CIFOR scientists will share their latest findings at the summit.
Daniel Murdiyarso, senior scientist at CIFOR will lead a Landscape Talk on peatlands.
“Managing peatlands should be linked with a number of objectives, including those belong to the community,” said Murdiyarso, a global expert on both peatlands and mangroves. “However, the most challenging one is governance issues and associated law enforcement. These are usually related with tenure and land ownership and titling.”
Stephen Leonard, a senior climate policy analyst with CIFOR, will join a session hosted by the Indigenous Peoples Major Group for Sustainable Development and partners on ensuring a rights-based approach to environmental preservation.
“When it comes to the idea of reducing emissions from deforestation and forest degradation and conservation of forests, which is described as REDD+, indigenous peoples play an important role,” Leonard said.
“A rights-based approach to REDD+ will be important going forward, not only for REDD+ efforts in and of themselves, but will also go a long way toward improving the livelihoods of indigenous communities and supporting the sustainability of the overall objective to reduce emissions from forests,” he said.
BROAD SUPPORT
The German federal government supports and funds the GLF, and a German Pavilion at the two day forum on Dec. 19 and 20, will showcase many of the country’s humanitarian, environmental and international development efforts, offering a chance for delegates to learn and network.

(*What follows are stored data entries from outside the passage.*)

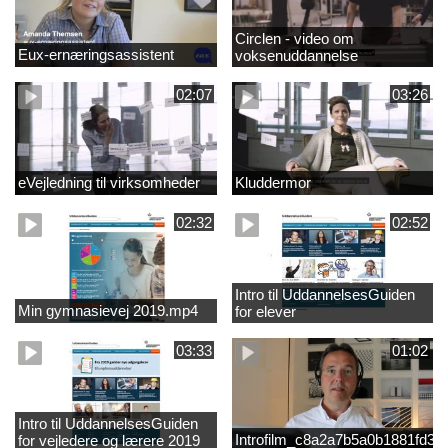
Circlen - video om
Eux-ernæringsassistent
voksenuddannelse
02:07
03:26
eVejledning til virksomheder
Kluddermor
02:32
02:52
Intro til UddannelsesGuiden
Min gymnasievej 2019.mp4
for elever
03:33
01:02
Intro til UddannelsesGuiden
Introfilm_c8a2a7b5a0b1881fd3
for vejledere og lærere 2019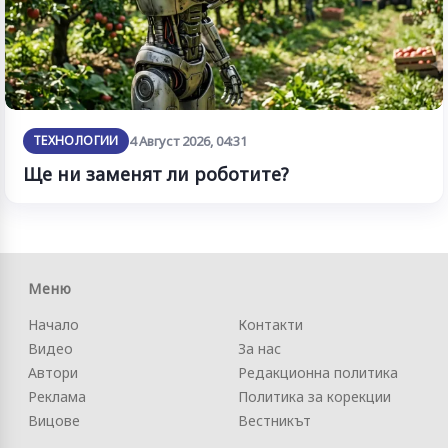
ТЕХНОЛОГИИ
4 Август 2026, 04:31
Ще ни заменят ли роботите?
Меню
Начало
Контакти
Видео
За нас
Автори
Редакционна политика
Реклама
Политика за корекции
Вицове
Вестникът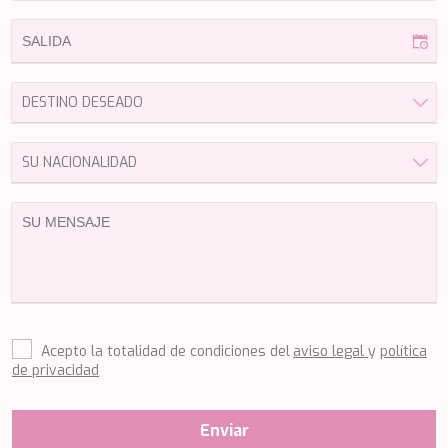
HAPPY ME
HEEUS
HELIOS
HOPE I
HP6
HYPERION
IDYLLE
IMMERSIVE
INDIGO STAR I
INFINITAS
INSIEME
ISLAND HEIRESS
JAJARO'
JASALI II
JAZ
JOY ME
Acepto la totalidad de condiciones del
aviso legal
y
política
JULIE M
de privacidad
JUNIOR
KALINDA
KAPTAN KADIR
Enviar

“We are proud to be part of this vital global initiative that aims to build a movement to encourage a billion people to work towards restoring equilibrium to the environment,” said Bonn Mayor Ashok Sridharan.
The Smoke on Water session, hosted by UNEP, GPI and the Greifswald Mire Centre in the German Pavilion, where Kopansky is to speak will explore how to counter global threats from peatland loss and degradation.
GLF coordinating partners include the World Bank and the U.N. Environment program.
Erik Solheim, executive director of UNEP, will deliver his remarks alongside spiritual leader Sadhguru, founder of India’s Rally for Rivers campaign, which seeks to repair environmental damage by inspiring social behavioral change. Since the campaign to reforest India’s riverbanks through tree planting started in September, it has attracted more than 160 million followers.
Actor and activist Alec Baldwin will deliver an address to delegates by video, stating his support for the movement.
“We desperately need this kind of positive vision and leadership, and I’m proud to support this movement,” said Baldwin, who is an advocate for U.N. work on environment and sustainable development issues, with a notable focus on forests, climate change and indigenous peoples’ rights.
Indigenous leader Marcos Terena plans to call for a new kind of ecological awareness that will address environmental crises as well as humanity’s existential crises, as he sees both as equal causes of the negative effects of climate change.
“Climate change, droughts, desertification, water shortages will affect our human behavior and the behavior of powerful countries,” Terena said.